REQUIRED ACTION ->
Could you output only the lines from the one containing "Latest Videos" through the last line of the data, both included?

Stored data entries:
━━━━━━

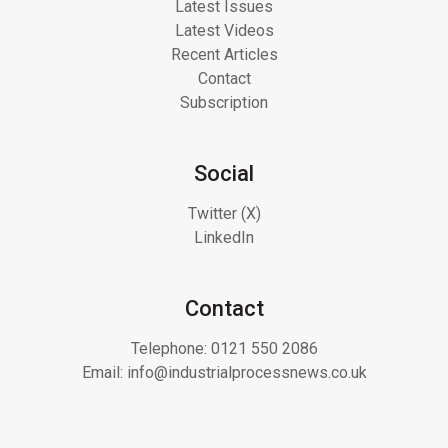
Latest Issues
Latest Videos
Recent Articles
Contact
Subscription
Social
Twitter (X)
LinkedIn
Contact
Telephone:
0121 550 2086
Email:
info@industrialprocessnews.co.uk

━━━━━━

TASK SOLUTION ->
Latest Videos
Recent Articles
Contact
Subscription
Social
Twitter (X)
LinkedIn
Contact
Telephone:
0121 550 2086
Email:
info@industrialprocessnews.co.uk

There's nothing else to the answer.